- Exercise objective -
Every line from the one with "상담학 (50, 838)" to the one with "ESTUDIO PANORAMICO DEL NUEVO", including those two, is to be copied exactly; all other lines of the entries below are left out.

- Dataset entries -
———

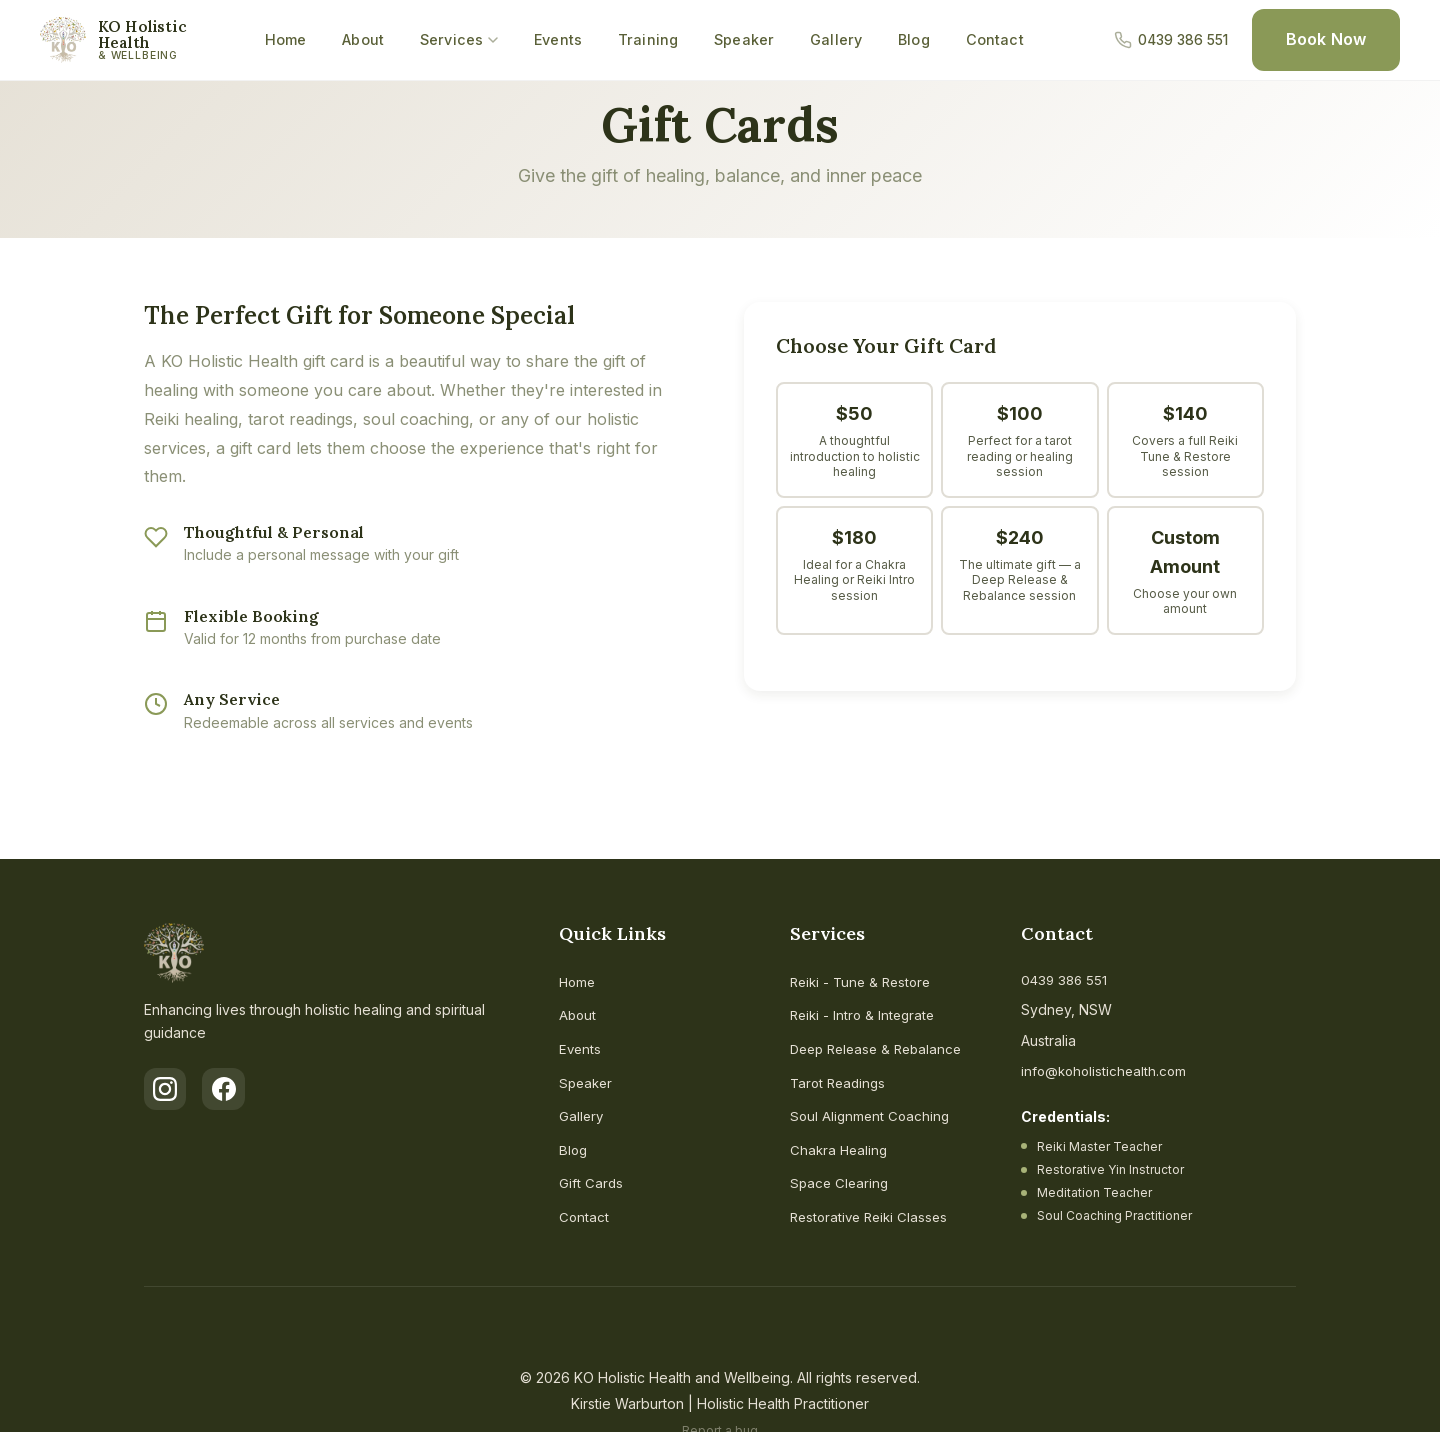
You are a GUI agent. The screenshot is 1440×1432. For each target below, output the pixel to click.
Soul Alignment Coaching (872, 1115)
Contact (995, 39)
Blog (914, 39)
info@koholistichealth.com (1107, 1070)
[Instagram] (166, 1090)
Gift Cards (591, 1182)
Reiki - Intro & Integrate (865, 1014)
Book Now (1326, 39)
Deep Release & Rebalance (881, 1048)
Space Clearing (841, 1182)
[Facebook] (226, 1090)
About (363, 39)
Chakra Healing (840, 1149)
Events (558, 39)
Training (648, 39)
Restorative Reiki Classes (873, 1216)
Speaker (744, 39)
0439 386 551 (1066, 979)
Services (459, 39)
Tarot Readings (840, 1082)
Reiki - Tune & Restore (864, 981)
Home (286, 39)
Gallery (836, 39)
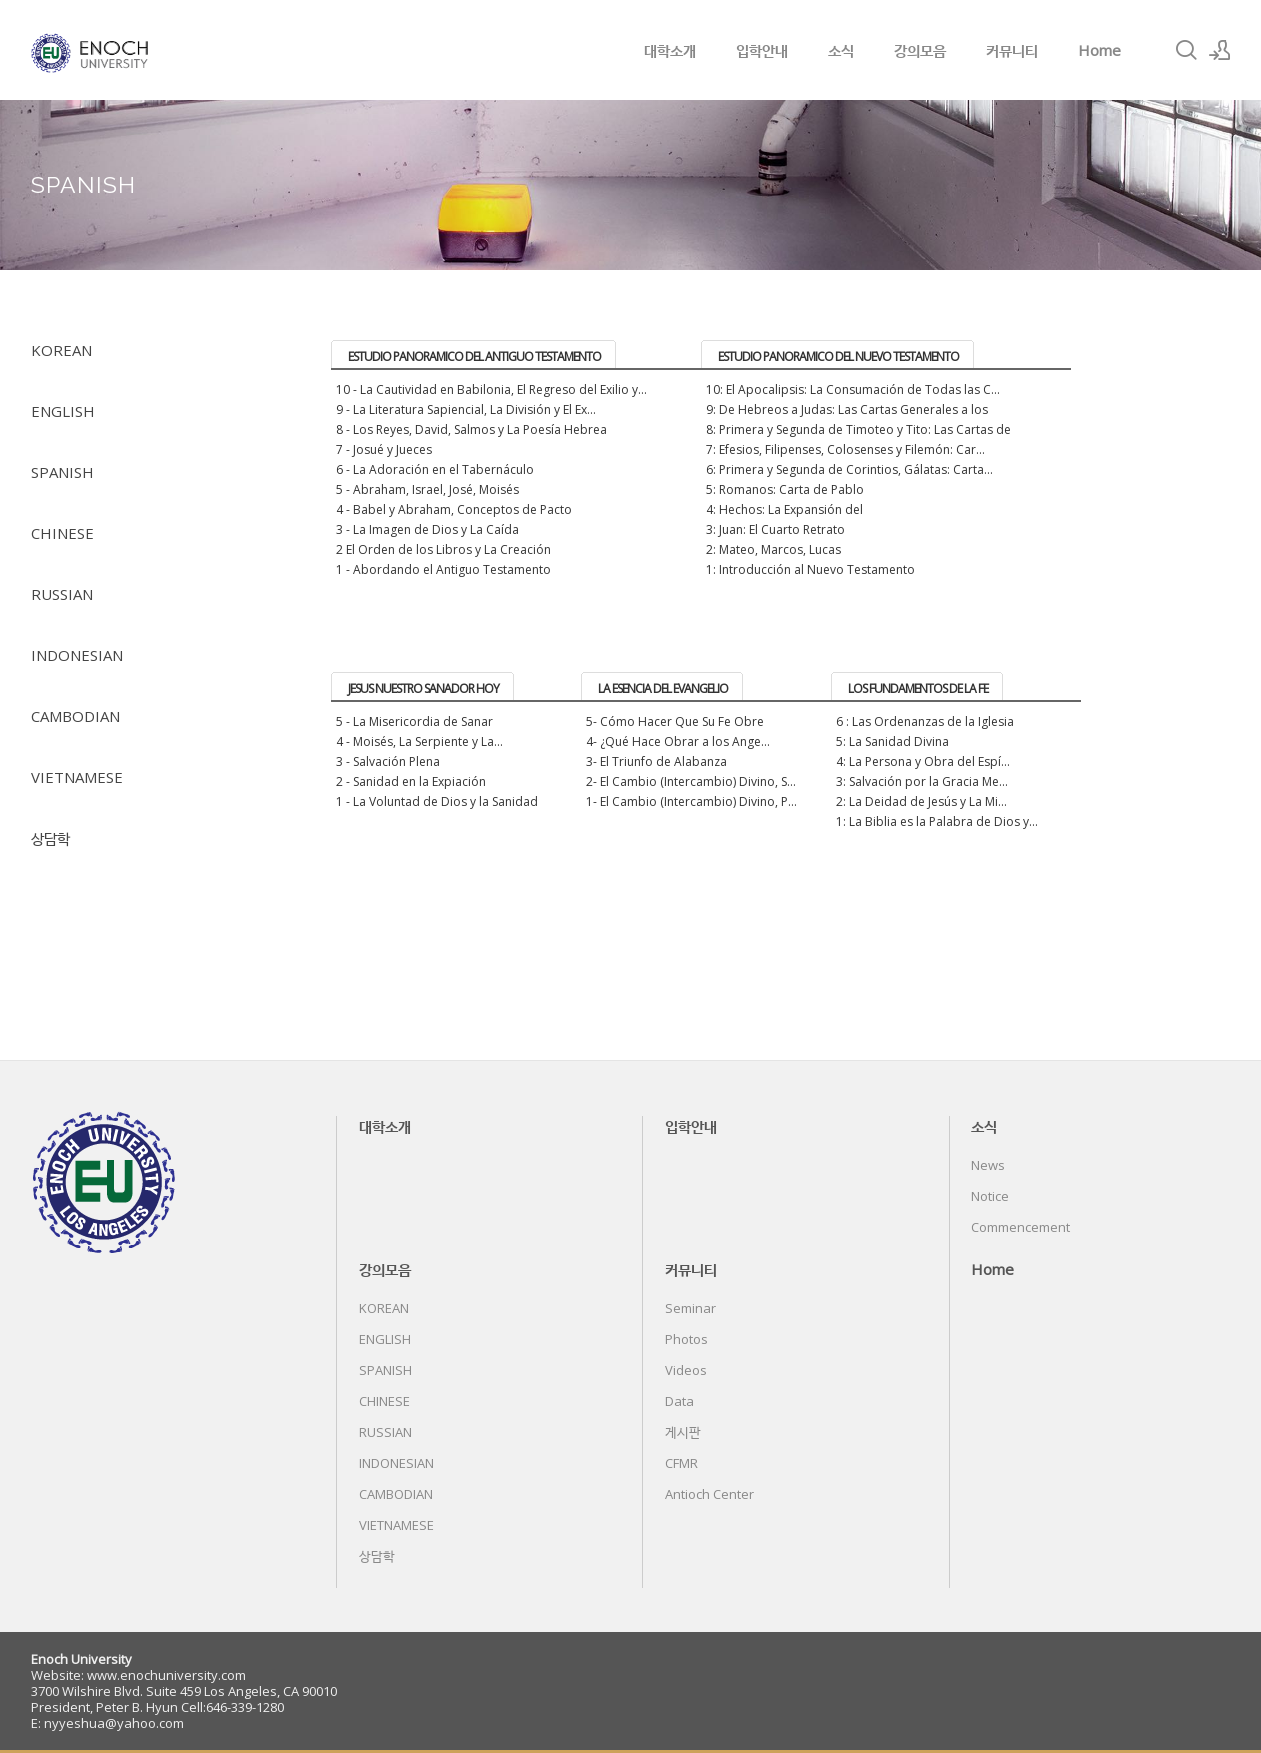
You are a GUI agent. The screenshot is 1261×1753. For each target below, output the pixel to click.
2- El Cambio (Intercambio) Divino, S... (691, 781)
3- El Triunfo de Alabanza (656, 761)
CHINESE (62, 533)
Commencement (1020, 1227)
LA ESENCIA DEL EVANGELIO (663, 688)
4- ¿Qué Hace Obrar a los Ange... (678, 741)
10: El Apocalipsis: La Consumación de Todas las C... (853, 389)
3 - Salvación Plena (388, 761)
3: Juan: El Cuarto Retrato (775, 529)
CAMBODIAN (75, 716)
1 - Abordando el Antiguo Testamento (443, 569)
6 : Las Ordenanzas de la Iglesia (925, 721)
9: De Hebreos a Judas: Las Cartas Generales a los (847, 409)
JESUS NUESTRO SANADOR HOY (423, 688)
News (988, 1165)
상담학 (50, 838)
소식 (841, 50)
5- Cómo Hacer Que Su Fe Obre (675, 721)
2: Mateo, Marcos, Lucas (773, 549)
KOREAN (61, 350)
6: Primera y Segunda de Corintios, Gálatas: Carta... (849, 469)
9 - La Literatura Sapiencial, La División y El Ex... (466, 409)
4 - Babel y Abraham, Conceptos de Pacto (454, 509)
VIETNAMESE (77, 777)
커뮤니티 (1012, 50)
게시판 (683, 1432)
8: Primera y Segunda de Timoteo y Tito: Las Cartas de (858, 429)
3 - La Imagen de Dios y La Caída (427, 529)
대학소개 (670, 50)
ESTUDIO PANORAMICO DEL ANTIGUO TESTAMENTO (474, 356)
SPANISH (62, 472)
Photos (686, 1339)
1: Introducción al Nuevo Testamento (810, 569)
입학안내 (762, 50)
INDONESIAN (77, 655)
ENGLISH (63, 411)
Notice (990, 1196)
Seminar (690, 1308)
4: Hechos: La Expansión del (784, 509)
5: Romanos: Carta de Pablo (785, 489)
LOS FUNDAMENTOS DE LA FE (918, 688)
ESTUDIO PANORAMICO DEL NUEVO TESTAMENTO (838, 356)
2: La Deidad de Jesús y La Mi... (921, 801)
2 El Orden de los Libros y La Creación (443, 549)
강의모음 (920, 50)
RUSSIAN (62, 594)
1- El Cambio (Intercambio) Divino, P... (691, 801)
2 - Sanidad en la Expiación (411, 781)
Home (1099, 50)
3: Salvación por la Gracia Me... (922, 781)
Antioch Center (709, 1494)
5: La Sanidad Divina (892, 741)
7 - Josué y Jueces (384, 449)
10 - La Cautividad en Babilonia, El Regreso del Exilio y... (491, 389)
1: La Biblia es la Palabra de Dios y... (937, 821)
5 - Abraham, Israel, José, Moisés (427, 489)
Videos (686, 1370)
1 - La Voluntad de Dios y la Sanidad (437, 801)
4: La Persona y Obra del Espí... (923, 761)
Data (679, 1401)
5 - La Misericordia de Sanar (414, 721)
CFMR (681, 1463)
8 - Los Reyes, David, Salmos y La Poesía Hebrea (471, 429)
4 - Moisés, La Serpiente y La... (419, 741)
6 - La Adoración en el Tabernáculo (435, 469)
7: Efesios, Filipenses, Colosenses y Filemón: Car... (845, 449)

———

- Task answer -
상담학 (50, 838)
소식 (841, 50)
5- Cómo Hacer Que Su Fe Obre (675, 721)
2: Mateo, Marcos, Lucas (773, 549)
KOREAN (61, 350)
6: Primera y Segunda de Corintios, Gálatas: Carta... (849, 469)
9 - La Literatura Sapiencial, La División y El Ex... (466, 409)
4 - Babel y Abraham, Conceptos de Pacto (454, 509)
VIETNAMESE (77, 777)
커뮤니티 (1012, 50)
게시판 (683, 1432)
8: Primera y Segunda de Timoteo y Tito: Las Cartas de (858, 429)
3 - La Imagen de Dios y La Caída (427, 529)
대학소개 (670, 50)
ESTUDIO PANORAMICO DEL ANTIGUO TESTAMENTO (474, 356)
SPANISH (62, 472)
Photos (686, 1339)
1: Introducción al Nuevo Testamento (810, 569)
입학안내 (762, 50)
INDONESIAN (77, 655)
ENGLISH (63, 411)
Notice (990, 1196)
Seminar (690, 1308)
4: Hechos: La Expansión del (784, 509)
5: Romanos: Carta de Pablo (785, 489)
LOS FUNDAMENTOS DE LA FE (918, 688)
ESTUDIO PANORAMICO DEL NUEVO TESTAMENTO (838, 356)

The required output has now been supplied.